In this study, we have applied the FSC.II platform to a high-throughput macrophage cell culture model of TB using *M. tuberculosis* that expresses isopropyl β-D-1-thiogalactopyranoside-inducible green fluorescent protein (Mtb-iGFP). Using this model, in only a screening test and three iterations, we identified the most efficacious 3- and 4-drug combinations for TB treatment as well as the optimal drug ratios for each drug within each of these combinations from among 1,365 possible 3- and 4-drug combinations of 14 different TB drugs. We then tested the most efficacious optimized combinations in a macrophage cell culture system using a cfu-based assay to verify Mtb killing.

## Materials and Methods

### TB Drugs.

Anti-TB drugs amoxicillin/clavulanate (AMC), clofazimine (CLZ), cycloserine (CYS), EMB, INH, linezolid (LZD), moxifloxacin (MXF), PAS, prothionamide (PRO), PZA, RIF, and STR were purchased from Sigma-Aldrich. PA-824 (PA824) and TMC-207 (TMC) were provided by the Global Alliance for TB Drug Development, and SQ-109 (SQ109) was provided by Sequella, Inc. The various FSC.II experimental regimens, the 1970s standard regimen (INH, RIF, EMB, and STR), and the 1980s standard regimen (INH, RIF, EMB, and PZA) were mixed in 96-well deep-well plates using the Microlab STAR Line Liquid Handling Workstation (Hamilton) operated by Venus One software. A list of all TB drugs tested in this study and their abbreviations are shown in Table 1.

### Preparation of Mtb Bacteria.

Mtb Erdman strain (ATCC#35801; ATCC) and Mtb-iGFP (14) were used in the in vitro cfu-based killing assay and the fluorescence-based inhibition assay, respectively. The infecting inoculum was prepared by culturing a glycerol stock of the strain on 7H11 agar plates without antibiotic (Mtb) or with hygromycin (50 μg/mL)/kanamycin (15 μg/mL) (Mtb-iGFP). After incubation at 37 °C with 5% CO_{2} and 95% air for 10 d, bacterial lawns were scraped from the agar plates into RPMI-1640 supplemented with 20 mM Hepes. Bacterial aggregates were dispersed by sonication of the bacterial suspension in a water bath sonicator (Astrason) for eight periods of 15 s each, with cooling of the suspension in an ice bath in between sonications. Residual aggregates were removed by centrifugation at 200 × *g* for 10 min at 4 °C, and then, the remaining bacterial suspension in the supernatant was centrifuged again under the same conditions; this process was repeated for a total of five times. OD of the final suspension was measured with a GENESYS 10S UV-Vis Spectrophotometer (Thermo Scientific) at 540 nm. Bacterial numbers in the final suspension were determined according to the equation OD at 540 nm of 0.1 = 2 × 10^{8} bacteria/mL; 4 × 10^{8} bacteria/mL were opsonized in RPMI with 10% (vol/vol) human serum type AB at 37 °C for 10 min, diluted 20-fold, and used to infect macrophages.

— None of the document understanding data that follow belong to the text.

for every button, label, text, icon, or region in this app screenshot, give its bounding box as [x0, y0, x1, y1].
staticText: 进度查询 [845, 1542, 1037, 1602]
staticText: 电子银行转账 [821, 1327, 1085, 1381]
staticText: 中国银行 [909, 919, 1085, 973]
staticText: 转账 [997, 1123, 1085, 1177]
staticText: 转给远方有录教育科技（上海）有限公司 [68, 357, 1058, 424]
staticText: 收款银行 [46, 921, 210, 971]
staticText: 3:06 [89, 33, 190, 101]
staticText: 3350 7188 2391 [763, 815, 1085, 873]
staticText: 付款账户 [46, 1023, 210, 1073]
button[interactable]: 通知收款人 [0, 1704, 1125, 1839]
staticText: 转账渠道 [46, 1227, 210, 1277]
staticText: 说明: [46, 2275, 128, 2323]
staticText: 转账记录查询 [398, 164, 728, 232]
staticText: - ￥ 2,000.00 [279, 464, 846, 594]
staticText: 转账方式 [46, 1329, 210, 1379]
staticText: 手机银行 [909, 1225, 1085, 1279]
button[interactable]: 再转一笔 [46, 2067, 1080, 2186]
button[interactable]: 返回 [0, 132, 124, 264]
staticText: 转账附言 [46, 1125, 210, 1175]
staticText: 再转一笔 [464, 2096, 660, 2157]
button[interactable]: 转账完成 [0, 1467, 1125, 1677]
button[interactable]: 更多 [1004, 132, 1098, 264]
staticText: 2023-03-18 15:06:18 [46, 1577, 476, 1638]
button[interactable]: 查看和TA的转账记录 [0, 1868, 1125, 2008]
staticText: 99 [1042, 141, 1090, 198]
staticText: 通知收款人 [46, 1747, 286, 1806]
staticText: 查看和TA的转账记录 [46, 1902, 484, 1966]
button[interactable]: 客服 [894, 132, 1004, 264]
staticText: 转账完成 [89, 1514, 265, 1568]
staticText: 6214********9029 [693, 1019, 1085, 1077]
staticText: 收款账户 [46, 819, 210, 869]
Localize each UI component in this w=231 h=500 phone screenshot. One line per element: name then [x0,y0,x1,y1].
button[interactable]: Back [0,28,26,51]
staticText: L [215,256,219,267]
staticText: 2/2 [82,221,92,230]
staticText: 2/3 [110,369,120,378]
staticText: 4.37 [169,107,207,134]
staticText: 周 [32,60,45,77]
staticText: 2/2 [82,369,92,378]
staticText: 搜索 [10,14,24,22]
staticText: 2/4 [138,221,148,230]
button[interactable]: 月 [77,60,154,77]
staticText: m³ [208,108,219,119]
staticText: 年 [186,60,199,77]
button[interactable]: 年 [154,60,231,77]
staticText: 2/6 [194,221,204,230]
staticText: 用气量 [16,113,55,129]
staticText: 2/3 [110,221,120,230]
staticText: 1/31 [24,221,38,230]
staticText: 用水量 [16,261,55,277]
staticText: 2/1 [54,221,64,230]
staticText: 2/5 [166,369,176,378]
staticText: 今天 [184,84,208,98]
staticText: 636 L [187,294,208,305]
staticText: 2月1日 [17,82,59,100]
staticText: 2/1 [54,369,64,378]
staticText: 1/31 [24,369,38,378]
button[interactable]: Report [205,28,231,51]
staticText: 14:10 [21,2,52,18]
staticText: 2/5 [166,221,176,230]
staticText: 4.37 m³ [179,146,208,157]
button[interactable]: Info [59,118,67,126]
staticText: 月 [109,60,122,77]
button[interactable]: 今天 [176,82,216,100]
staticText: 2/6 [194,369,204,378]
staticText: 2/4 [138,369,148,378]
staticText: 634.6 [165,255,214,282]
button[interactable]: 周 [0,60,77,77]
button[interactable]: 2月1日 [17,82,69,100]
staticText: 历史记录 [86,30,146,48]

### Preparation of Human Macrophages.

The human monocytic cell line THP-1 (TIB-202; ATCC) was grown in RPMI-1640 supplemented with 2 mM glutamine, 10% (vol/vol) heat-inactivated FBS, penicillin [100 International Units (IU)], and STR (100 μg/mL). Before use in infection experiments, the THP-1 cells were pelleted by centrifugation at 200 × *g* for 10 min at room temperature; resuspended in RPMI-1640 supplemented with 2 mM glutamine, 10% (vol/vol) heat-inactivated FBS, and 100 nM phorbol 12-myristate 13-acetate (PMA) without antibiotics; and seeded in 96-well glass-bottom microplates (Matrical) at a density of 1 × 10^{5} cells per 200 μL per well for 3 d at 37 °C in a 5% CO_{2} and 95% air atmosphere.

### Efficacy of TB Drug Combinations in Inhibiting Intramacrophage Mtb-iGFP Using Fluorescence-Based Assay with High-Throughput Imaging Analysis.

Monolayers of PMA-differentiated THP-1 cells were infected for 3 h with Mtb-iGFP at a ratio of 20:1 before incubating in medium with 1 mM IPTG and experimental TB drug combinations. Included in each 96-well plate were wells not infected with Mtb-iGFP (no infection control), wells to which the inducer IPTG was not added (no IPTG control), and wells to which TB drugs were not added (no drug control). All conditions were in triplicate with randomized well positions. The cultures were incubated for 4 d before fixing for 1 h in 4% paraformaldehyde in Dulbecco’s PBS (PBS). Cell nuclei were stained for 10 min with 1 μg/mL Hoechst 33342 in PBS containing 0.1% Tween 20. Monolayers were washed twice with PBS and imaged with an ImageXpress High-Throughput Epifluorescence Microscope (Molecular Devices) using a 10× objective lens. Three GFP and Hoechst epifluorescence images were acquired from nonoverlapping regions of each well using FITC and DAPI filter cubes, respectively. Automated image analysis was done using the granularity and count nuclei modules of MetaXpress (Molecular Devices) software to quantitate the integrated GFP fluorescence intensity and the number of macrophage nuclei, respectively, for each area imaged. Inhibition is defined by the following equation:

### Efficacy of TB Drug Combinations in Killing Intramacrophage Mtb Using cfu-Based Assay.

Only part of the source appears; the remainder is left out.